Introduction
A planetary magnetic field $\vec{B}$ can be described outside of the planet using Gauss coefficients $g_n^m$ and $h_n^m$ and a spherical harmonic expansion:
$$\vec{B} \;=\; -\vec{\nabla} V(r,\theta,\phi)$$
and
$$V(r,\theta,\phi) \;=\; \sum_{n=1} \sum_{m=0}^l R_p \left(\frac{R_p}{r}\right)^{n+1} \big[g_n^m \cos(m\phi) + h_n^m \sin(m\phi) \big] P_n^m(\cos\theta) \text{,}$$
where $R_p$ is the planetary radius and $P_n^m(\cos\theta)$ are the associated Legendre polynomials.
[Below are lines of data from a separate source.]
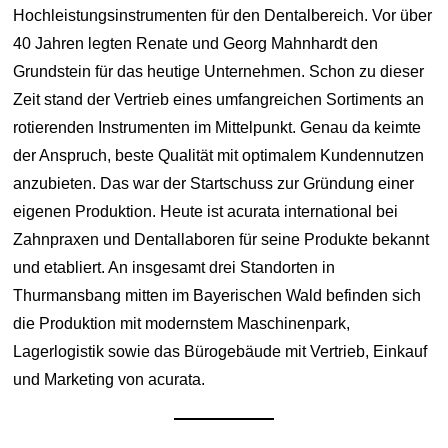
Hochleistungsinstrumenten für den Dentalbereich. Vor über
40 Jahren legten Renate und Georg Mahnhardt den
Grundstein für das heutige Unternehmen. Schon zu dieser
Zeit stand der Vertrieb eines umfangreichen Sortiments an
rotierenden Instrumenten im Mittelpunkt. Genau da keimte
der Anspruch, beste Qualität mit optimalem Kundennutzen
anzubieten. Das war der Startschuss zur Gründung einer
eigenen Produktion. Heute ist acurata international bei
Zahnpraxen und Dentallaboren für seine Produkte bekannt
und etabliert. An insgesamt drei Standorten in
Thurmansbang mitten im Bayerischen Wald befinden sich
die Produktion mit modernstem Maschinenpark,
Lagerlogistik sowie das Bürogebäude mit Vertrieb, Einkauf
und Marketing von acurata.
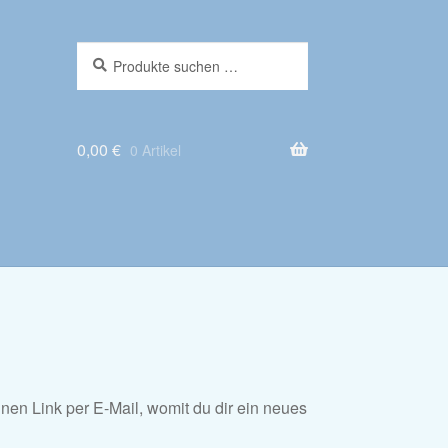
Suche
Suchen
nach:
0,00
€
0 Artikel
nen Link per E-Mail, womit du dir ein neues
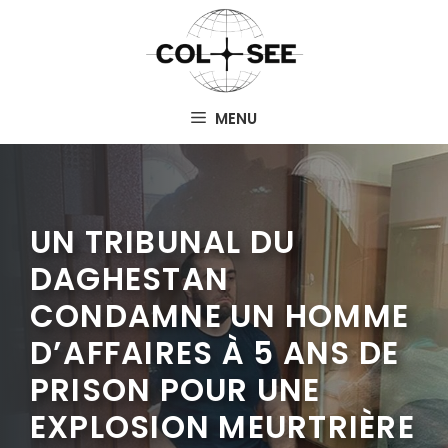
Aller
au
contenu
MENU
UN TRIBUNAL DU
DAGHESTAN
CONDAMNE UN HOMME
D’AFFAIRES À 5 ANS DE
PRISON POUR UNE
EXPLOSION MEURTRIÈRE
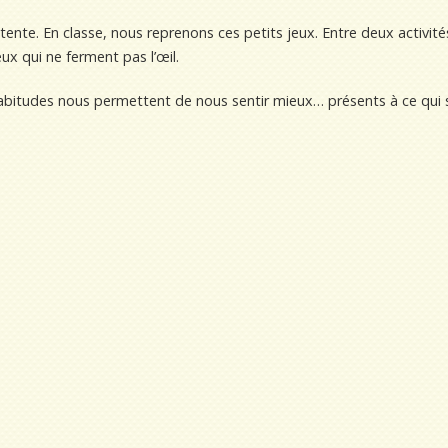
nte. En classe, nous reprenons ces petits jeux. Entre deux activité
ux qui ne ferment pas l’œil.
habitudes nous permettent de nous sentir mieux… présents à ce qui 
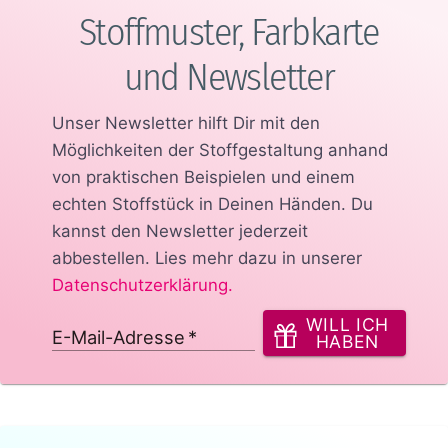
Stoffmuster, Farbkarte
und Newsletter
Unser Newsletter hilft Dir mit den
Möglichkeiten der Stoffgestaltung anhand
von praktischen Beispielen und einem
echten Stoffstück in Deinen Händen.
Du
kannst den Newsletter jederzeit
abbestellen. Lies mehr dazu in unserer
Datenschutzerklärung
.
WILL ICH
E-Mail-Adresse
*
HABEN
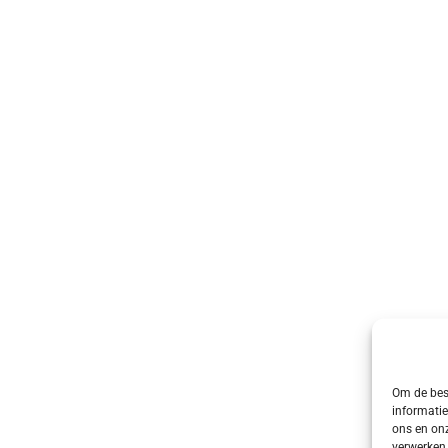
Om de best
informatie
ons en onz
verwerken 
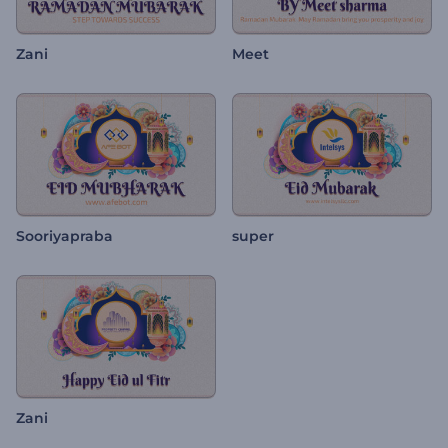
Zani
Meet
Sooriyapraba
super
Zani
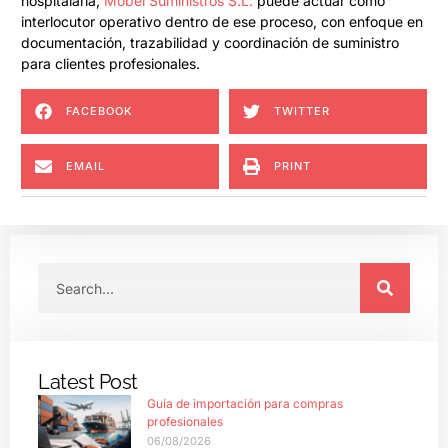
hospitalaria,
Mobel Suministros S.L.
puede actuar como
interlocutor operativo dentro de ese proceso, con enfoque en
documentación, trazabilidad y coordinación de suministro
para clientes profesionales.
FACEBOOK
TWITTER
EMAIL
PRINT
Latest Post
Guía de importación para compras
profesionales
06/08/2026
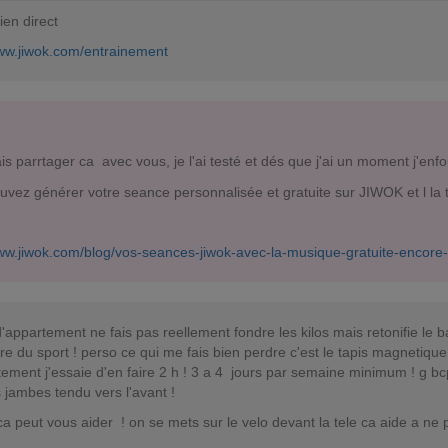
lien direct
www.jiwok.com/entrainement
ais parrtager ca avec vous, je l'ai testé et dés que j'ai un moment j'e
vez générer votre seance personnalisée et gratuite sur JIWOK et l la te
www.jiwok.com/blog/vos-seances-jiwok-avec-la-musique-gratuite-encore-p
d'appartement ne fais pas reellement fondre les kilos mais retonifie le ba
ire du sport ! perso ce qui me fais bien perdre c'est le tapis magnetique c
ement j'essaie d'en faire 2 h ! 3 a 4 jours par semaine minimum ! g bcp 
 jambes tendu vers l'avant !
 ca peut vous aider ! on se mets sur le velo devant la tele ca aide a ne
If we assume the magnetic field is axially symmetric, then only the $m=0$ terms remain:
$$\begin{align} V(r,\theta,\phi) \;=&\; \sum_{n=1} R_p \left(\frac{R_p}{r}\right)^{n+1} g_n^0 P_n^0(\cos\theta) \\ =&\; \sum_{n=1} R_p \left(\frac{R_p}{r}\right)^{n+1} g_n^0 P_n(\cos\theta) \text{,}\end{align} $$
where $P_n^0(\cos\theta) = P_n(\cos\theta)$ are the Legendre polynomials.
My Question
Suppose I have the axisymmetric Gauss coefficients (say, $g_n^0$ for $1 \le n \le N$) for a given planet in a coordinate system centered on the planet. Let's suppose the magnetic equator is located northward from the planet's equatorial plane by a distance $\Delta z$, which implies the magnetic field is not symmetric about the planet's equator.
I want to treat the magnetic field as a dipole, probably in a coordinate system shifted northward along the polar axis by $\Delta z$. How could I calculate from those coefficients the "best-fit" dipole field in the shifted coordinate system?